- _Activity_
Nothing but the lines from the one containing "merchandising" through the end of the entries should be set down, each exactly as written.

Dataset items
☆ ☆ ☆
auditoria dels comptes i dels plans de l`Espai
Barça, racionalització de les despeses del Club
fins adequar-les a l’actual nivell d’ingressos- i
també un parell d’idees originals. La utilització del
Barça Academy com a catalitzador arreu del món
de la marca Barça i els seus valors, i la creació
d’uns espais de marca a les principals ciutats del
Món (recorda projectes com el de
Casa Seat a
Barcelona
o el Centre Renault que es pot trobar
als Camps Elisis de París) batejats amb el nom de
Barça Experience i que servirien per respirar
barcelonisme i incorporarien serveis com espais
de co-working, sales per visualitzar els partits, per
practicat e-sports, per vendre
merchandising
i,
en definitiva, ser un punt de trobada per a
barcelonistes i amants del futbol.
☆ ☆ ☆
- _Exercise output_
merchandising
i,
en definitiva, ser un punt de trobada per a
barcelonistes i amants del futbol.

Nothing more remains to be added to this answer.